Exercise prompt:
Calculate how many lines in the following records hold the word "TRUCKS", and report that number without comment.

☆ ☆ ☆ ☆ ☆ ☆ ☆

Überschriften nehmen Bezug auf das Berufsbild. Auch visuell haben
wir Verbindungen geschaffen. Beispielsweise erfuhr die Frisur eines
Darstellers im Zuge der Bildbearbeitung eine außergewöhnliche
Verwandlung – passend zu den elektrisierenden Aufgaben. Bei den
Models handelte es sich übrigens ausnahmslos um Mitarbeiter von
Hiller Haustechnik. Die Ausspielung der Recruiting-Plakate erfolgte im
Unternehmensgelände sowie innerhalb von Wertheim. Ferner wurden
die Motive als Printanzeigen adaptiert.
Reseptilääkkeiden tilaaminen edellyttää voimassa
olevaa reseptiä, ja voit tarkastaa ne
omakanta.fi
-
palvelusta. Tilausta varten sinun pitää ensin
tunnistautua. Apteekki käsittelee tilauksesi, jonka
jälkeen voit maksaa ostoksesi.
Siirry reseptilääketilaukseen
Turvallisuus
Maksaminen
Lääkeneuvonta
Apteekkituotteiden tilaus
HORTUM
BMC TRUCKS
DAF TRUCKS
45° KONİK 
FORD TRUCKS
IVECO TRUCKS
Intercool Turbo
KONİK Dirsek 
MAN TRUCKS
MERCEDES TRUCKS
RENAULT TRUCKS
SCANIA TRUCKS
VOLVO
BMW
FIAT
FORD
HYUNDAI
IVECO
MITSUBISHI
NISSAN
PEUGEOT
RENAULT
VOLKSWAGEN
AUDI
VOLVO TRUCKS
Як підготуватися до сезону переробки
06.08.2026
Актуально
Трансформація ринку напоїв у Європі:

☆ ☆ ☆ ☆ ☆ ☆ ☆

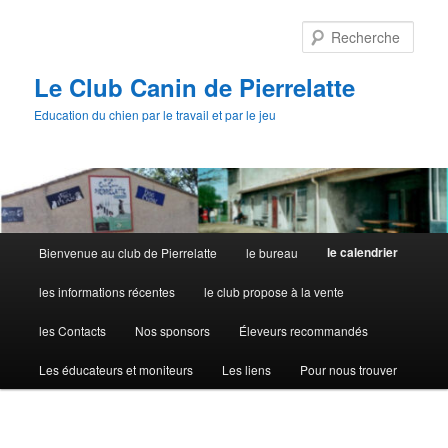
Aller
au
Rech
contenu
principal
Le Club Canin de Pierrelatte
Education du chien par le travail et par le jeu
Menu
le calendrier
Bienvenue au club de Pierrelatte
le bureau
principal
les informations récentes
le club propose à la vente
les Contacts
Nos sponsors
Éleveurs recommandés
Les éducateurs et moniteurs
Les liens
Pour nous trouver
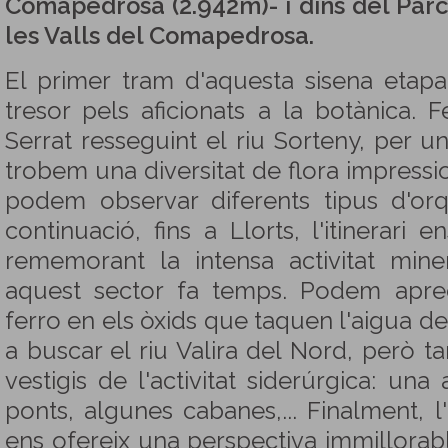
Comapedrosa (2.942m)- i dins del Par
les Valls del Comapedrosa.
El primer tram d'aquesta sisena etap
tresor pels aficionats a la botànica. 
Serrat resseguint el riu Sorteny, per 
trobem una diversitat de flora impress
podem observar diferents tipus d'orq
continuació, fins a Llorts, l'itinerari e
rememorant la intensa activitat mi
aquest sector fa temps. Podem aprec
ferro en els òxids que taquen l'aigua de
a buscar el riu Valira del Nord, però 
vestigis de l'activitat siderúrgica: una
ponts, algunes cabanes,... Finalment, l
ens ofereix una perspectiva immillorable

☆ ☆ ☆ ☆ ☆ ☆ ☆

Solution:
9